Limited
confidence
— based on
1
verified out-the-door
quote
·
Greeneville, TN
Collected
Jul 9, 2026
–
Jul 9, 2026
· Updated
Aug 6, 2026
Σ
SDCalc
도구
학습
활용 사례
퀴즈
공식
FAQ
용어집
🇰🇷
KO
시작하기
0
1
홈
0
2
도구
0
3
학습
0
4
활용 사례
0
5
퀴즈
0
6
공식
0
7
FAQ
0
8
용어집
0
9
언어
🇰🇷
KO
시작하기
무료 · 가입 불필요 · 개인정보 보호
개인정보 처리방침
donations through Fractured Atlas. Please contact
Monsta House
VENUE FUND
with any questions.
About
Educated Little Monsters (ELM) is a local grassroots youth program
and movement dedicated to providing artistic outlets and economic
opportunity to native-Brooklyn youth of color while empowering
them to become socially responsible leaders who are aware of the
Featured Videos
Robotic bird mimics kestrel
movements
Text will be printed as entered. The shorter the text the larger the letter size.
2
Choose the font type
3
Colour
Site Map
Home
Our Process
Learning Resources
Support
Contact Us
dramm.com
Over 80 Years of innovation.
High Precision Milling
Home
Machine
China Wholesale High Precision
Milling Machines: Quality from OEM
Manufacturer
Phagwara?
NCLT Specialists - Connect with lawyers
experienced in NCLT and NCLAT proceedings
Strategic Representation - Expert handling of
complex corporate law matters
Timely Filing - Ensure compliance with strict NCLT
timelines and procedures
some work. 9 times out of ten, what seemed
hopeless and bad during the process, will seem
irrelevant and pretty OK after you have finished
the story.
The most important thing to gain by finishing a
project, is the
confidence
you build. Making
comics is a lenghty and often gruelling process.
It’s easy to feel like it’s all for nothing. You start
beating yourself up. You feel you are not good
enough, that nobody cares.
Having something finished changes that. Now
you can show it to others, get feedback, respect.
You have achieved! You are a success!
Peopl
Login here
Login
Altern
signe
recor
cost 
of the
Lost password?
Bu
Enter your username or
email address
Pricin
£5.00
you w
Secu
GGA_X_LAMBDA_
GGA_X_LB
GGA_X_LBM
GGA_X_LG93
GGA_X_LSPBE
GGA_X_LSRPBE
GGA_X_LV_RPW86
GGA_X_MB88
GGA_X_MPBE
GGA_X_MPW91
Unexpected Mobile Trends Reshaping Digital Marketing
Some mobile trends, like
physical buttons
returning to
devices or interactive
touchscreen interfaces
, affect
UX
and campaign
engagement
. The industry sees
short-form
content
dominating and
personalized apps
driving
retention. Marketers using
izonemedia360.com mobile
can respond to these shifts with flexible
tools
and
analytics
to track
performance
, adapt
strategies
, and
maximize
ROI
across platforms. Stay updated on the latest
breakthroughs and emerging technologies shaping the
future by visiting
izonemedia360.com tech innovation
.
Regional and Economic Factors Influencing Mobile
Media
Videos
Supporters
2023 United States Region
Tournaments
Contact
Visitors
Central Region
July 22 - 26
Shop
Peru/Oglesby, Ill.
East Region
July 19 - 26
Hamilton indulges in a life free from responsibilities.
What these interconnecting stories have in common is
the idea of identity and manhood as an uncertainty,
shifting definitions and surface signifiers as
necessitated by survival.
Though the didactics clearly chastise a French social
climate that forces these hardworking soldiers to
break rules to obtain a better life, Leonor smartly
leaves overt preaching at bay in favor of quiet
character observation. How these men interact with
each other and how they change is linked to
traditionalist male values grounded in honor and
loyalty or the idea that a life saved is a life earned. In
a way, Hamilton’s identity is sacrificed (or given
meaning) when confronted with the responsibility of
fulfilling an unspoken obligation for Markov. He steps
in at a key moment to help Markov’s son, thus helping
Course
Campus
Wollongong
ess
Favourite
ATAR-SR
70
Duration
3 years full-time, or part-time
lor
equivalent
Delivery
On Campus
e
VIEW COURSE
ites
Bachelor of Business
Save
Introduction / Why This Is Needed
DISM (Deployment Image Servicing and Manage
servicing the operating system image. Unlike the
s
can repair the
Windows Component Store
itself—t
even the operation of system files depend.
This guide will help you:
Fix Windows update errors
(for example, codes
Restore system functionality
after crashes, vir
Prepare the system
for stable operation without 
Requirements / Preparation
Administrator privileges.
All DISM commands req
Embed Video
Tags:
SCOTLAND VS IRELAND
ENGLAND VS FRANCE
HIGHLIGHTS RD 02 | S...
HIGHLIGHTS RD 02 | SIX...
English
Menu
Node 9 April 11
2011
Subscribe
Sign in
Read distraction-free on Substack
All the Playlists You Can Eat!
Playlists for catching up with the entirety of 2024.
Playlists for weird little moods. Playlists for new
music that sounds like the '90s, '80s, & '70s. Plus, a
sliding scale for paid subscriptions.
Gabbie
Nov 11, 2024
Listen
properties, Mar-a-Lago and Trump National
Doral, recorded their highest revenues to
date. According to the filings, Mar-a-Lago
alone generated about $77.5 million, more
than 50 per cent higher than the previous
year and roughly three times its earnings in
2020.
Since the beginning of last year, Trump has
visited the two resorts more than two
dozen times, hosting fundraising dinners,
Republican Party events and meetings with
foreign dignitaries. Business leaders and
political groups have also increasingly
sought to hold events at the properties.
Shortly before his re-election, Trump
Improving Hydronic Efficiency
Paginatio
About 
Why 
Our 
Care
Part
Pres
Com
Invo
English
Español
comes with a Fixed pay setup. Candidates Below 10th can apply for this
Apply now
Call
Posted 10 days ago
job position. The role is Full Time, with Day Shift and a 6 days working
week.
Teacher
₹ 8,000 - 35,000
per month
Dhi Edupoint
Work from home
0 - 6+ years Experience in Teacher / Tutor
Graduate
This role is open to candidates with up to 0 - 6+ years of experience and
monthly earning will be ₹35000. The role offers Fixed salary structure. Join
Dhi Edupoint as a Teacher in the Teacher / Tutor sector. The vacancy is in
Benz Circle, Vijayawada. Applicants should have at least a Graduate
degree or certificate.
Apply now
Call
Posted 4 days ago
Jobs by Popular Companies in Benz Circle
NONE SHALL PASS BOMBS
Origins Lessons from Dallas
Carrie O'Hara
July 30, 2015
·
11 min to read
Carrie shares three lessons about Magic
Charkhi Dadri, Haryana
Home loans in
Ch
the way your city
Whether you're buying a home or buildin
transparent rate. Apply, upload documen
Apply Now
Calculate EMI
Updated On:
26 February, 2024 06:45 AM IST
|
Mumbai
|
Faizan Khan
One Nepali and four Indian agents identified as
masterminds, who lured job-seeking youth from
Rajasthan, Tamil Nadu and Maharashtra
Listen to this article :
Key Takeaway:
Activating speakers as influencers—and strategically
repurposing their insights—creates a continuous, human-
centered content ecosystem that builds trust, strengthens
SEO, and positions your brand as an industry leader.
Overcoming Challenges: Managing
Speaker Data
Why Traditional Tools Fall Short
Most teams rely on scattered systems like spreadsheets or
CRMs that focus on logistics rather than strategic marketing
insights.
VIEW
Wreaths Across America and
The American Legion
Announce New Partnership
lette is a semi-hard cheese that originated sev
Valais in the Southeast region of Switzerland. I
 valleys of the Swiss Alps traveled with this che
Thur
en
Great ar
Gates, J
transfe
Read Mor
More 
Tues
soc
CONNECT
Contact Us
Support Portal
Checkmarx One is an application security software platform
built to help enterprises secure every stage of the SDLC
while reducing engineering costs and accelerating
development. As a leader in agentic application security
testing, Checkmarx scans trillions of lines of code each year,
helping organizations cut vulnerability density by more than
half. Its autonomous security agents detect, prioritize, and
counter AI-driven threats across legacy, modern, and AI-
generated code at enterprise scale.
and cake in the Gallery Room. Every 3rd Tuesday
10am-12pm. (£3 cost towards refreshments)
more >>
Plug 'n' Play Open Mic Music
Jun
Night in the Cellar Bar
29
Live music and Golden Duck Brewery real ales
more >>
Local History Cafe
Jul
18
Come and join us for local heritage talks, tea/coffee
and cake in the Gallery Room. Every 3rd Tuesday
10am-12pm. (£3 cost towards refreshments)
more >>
####
In the listing above, locate the line containing "Peru/Oglesby, Ill." and the line containing "Read distraction-free on Substack". Extract those two lines and every line between them, exactly as written, and only those.

Problem solution:
Peru/Oglesby, Ill.
East Region
July 19 - 26
Hamilton indulges in a life free from responsibilities.
What these interconnecting stories have in common is
the idea of identity and manhood as an uncertainty,
shifting definitions and surface signifiers as
necessitated by survival.
Though the didactics clearly chastise a French social
climate that forces these hardworking soldiers to
break rules to obtain a better life, Leonor smartly
leaves overt preaching at bay in favor of quiet
character observation. How these men interact with
each other and how they change is linked to
traditionalist male values grounded in honor and
loyalty or the idea that a life saved is a life earned. In
a way, Hamilton’s identity is sacrificed (or given
meaning) when confronted with the responsibility of
fulfilling an unspoken obligation for Markov. He steps
in at a key moment to help Markov’s son, thus helping
Course
Campus
Wollongong
ess
Favourite
ATAR-SR
70
Duration
3 years full-time, or part-time
lor
equivalent
Delivery
On Campus
e
VIEW COURSE
ites
Bachelor of Business
Save
Introduction / Why This Is Needed
DISM (Deployment Image Servicing and Manage
servicing the operating system image. Unlike the
s
can repair the
Windows Component Store
itself—t
even the operation of system files depend.
This guide will help you:
Fix Windows update errors
(for example, codes
Restore system functionality
after crashes, vir
Prepare the system
for stable operation without 
Requirements / Preparation
Administrator privileges.
All DISM commands req
Embed Video
Tags:
SCOTLAND VS IRELAND
ENGLAND VS FRANCE
HIGHLIGHTS RD 02 | S...
HIGHLIGHTS RD 02 | SIX...
English
Menu
Node 9 April 11
2011
Subscribe
Sign in
Read distraction-free on Substack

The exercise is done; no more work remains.